* _RECORDS FOR THIS EXERCISE_

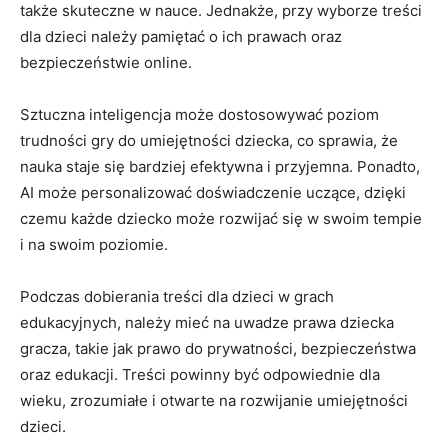
także skuteczne ‍w nauce. Jednakże, ⁢przy wyborze treści
dla⁤ dzieci należy pamiętać o ich prawach oraz
bezpieczeństwie online.
Sztuczna inteligencja może dostosowywać poziom
trudności ‌gry do umiejętności dziecka, ⁢co sprawia, że
nauka staje się bardziej efektywna ‌i‍ przyjemna. ⁣Ponadto, ​
AI może personalizować doświadczenie uczące, dzięki
czemu każde dziecko może rozwijać się w swoim tempie
i⁢ na swoim poziomie.
Podczas dobierania treści⁢ dla dzieci ‌w ‍grach
edukacyjnych, ⁤należy​ mieć na​ uwadze⁤ prawa dziecka
gracza, takie⁤ jak⁢ prawo do prywatności, ⁢bezpieczeństwa
oraz⁣ edukacji. ⁢Treści powinny być ​odpowiednie dla
wieku, ⁣zrozumiałe⁢ i otwarte na rozwijanie umiejętności
dzieci.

* _EXERCISE DIRECTIONS_
Within the data above, how many lines contain the word "swoim"? Write only the number.

* _YOUR RESPONSE_
2